Same game he played on the fake SONG revenue, just pretend it is real, put it in the filings, then write it off later. But in this case, the number will only get artificially bigger which he can then make value creation without actually receiving anything from the scam shells he is running. Will be a few years before those people catch on if he has no check by authorities.
The_Golden_One
1週前
I’ve gone back and reread the company’s strategic roadmap and masterplan. To be fair, portions of the plan appear to have been followed. The 3(a)(10) structure was implemented, acquisitions were discussed, and reverse splits occurred as outlined.
What I haven’t seen yet are the other pieces that were supposed to accompany that strategy. The plan specifically mentioned creating enough buying pressure and value to overcome dilution associated with the 3(a)(10) process, moving beyond low-priced security status, and utilizing forward stock splits to support future growth.

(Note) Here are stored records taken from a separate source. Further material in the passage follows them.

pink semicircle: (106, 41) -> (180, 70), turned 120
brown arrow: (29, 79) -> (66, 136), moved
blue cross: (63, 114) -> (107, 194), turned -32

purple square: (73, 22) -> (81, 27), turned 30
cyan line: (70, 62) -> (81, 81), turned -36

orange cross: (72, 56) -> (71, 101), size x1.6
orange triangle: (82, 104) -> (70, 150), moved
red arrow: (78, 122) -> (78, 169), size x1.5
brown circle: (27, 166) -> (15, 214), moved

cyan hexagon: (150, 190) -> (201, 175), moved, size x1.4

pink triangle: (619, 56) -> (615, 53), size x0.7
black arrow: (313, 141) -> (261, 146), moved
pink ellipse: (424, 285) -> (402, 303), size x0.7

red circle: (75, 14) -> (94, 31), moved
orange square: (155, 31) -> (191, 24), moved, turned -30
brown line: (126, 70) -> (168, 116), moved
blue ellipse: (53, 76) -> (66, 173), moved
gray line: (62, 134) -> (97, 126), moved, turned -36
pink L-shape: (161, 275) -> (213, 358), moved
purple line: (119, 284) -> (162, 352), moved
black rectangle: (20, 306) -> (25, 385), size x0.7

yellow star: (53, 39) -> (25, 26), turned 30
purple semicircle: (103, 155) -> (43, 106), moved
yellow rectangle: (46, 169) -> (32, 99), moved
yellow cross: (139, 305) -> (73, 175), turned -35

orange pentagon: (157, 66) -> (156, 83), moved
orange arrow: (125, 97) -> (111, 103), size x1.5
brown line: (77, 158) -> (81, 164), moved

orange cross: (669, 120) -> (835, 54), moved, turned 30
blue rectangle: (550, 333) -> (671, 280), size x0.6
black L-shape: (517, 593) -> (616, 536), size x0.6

That’s the part shareholders are still waiting to see. The dilution side of the equation has been highly visible. The mechanisms intended to offset that dilution have been much harder to identify.
The original vision doesn’t seem to be about simply restructuring obligations. It was about creating enough demand and shareholder value that dilution would eventually be overcome. Again, the buying pressure, move beyond low-priced security status, and forward split side of the equation seem to be taking longer to appear.

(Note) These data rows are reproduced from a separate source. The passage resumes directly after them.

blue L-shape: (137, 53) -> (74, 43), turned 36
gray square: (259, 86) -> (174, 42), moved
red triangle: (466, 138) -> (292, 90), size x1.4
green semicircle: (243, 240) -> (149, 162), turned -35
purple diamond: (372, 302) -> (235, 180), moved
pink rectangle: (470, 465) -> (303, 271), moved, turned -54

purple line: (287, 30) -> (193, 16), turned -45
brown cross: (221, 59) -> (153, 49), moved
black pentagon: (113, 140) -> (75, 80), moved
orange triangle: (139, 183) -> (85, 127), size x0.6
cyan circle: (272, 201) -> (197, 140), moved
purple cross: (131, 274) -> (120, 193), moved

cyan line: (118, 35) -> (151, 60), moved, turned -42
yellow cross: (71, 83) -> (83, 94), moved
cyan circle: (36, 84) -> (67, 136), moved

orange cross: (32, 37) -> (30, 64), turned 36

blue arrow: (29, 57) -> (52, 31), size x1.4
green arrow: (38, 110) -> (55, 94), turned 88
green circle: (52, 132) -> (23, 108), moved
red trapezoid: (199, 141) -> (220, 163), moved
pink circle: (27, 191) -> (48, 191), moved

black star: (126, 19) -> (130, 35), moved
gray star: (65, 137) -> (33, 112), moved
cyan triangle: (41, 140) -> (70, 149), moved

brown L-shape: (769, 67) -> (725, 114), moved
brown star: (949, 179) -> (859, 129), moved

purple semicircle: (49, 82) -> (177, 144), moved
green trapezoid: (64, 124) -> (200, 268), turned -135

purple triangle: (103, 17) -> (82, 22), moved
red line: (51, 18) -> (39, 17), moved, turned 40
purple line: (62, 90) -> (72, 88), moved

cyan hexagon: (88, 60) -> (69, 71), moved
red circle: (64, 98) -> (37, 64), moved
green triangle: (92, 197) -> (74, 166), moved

I’d welcome an update on where we stand relative to those original objectives. If the strategy remains intact, shareholders deserve to understand what milestones have been achieved, what remains ahead, and how the company intends to deliver on the portions of the plan that have yet to materialize.
Sometimes things are on the radar before they happen. I’m hopeful shareholders will eventually see the rest of the roadmap come into view.

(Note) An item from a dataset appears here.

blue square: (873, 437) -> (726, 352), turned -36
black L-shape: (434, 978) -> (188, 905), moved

https://finance.yahoo.com/news/music-licensing-inc-song-unveils-181400360.html
SCAMBUSTERKING
1週前
Funny enough, his original scam was hilariously obvious. The share selling scheme came LATER. When you read below, this was SO obvious after the fact that it makes it even funnier.
Step 1: Create a "PRO" under the new rules
Step 2: Create shell "publishing" companies to hold "works" - "Publishing Company A LLC" "Publishing Company B LLC" "Publishing Company C LLC"
Step 3: Fill those shells with AI generated "works" BEFORE the the AI actually made the songs, this was 2017 before AI could even really make a song. The tech didn't exist yet and certainly not in a garage full of cheap PC's.
Step 4: Create a business where the "rights holders" get the majority of the revenue collected and "Pro Music Rights" only keeps some monthly fees. Guess who owns all the works?
Step 5: Make sure you own all the "playable" works in the library, meaning is someone wanted to actually use the song at their store for example, it could only be the songs he made available to play... which were all his.
I think he believed if he faked it long enough he would be personally getting basically all the revenue once the tech could actually make the music. The Tech was easily 7+ years away from makable music and he really had no idea how to get the fake titles and fake artist in there to have something for anyone to play... so he switched to a pubco shell he could milk. Again, he still would get all the revenue but could also steal people's money by selling shares by being "innovative" with the first to embrace AI. If he faked it well enough real artist would join... but they all new he was a trust fund loser.
But the original plan was clear, fake a PRO with a large works library, be both the company and the rights holder, pocket ALL the revenue. Sadly, he just sucks so bad at this he has to get a new scam to follow his old scam... on repeat. He just leveled up the fraud.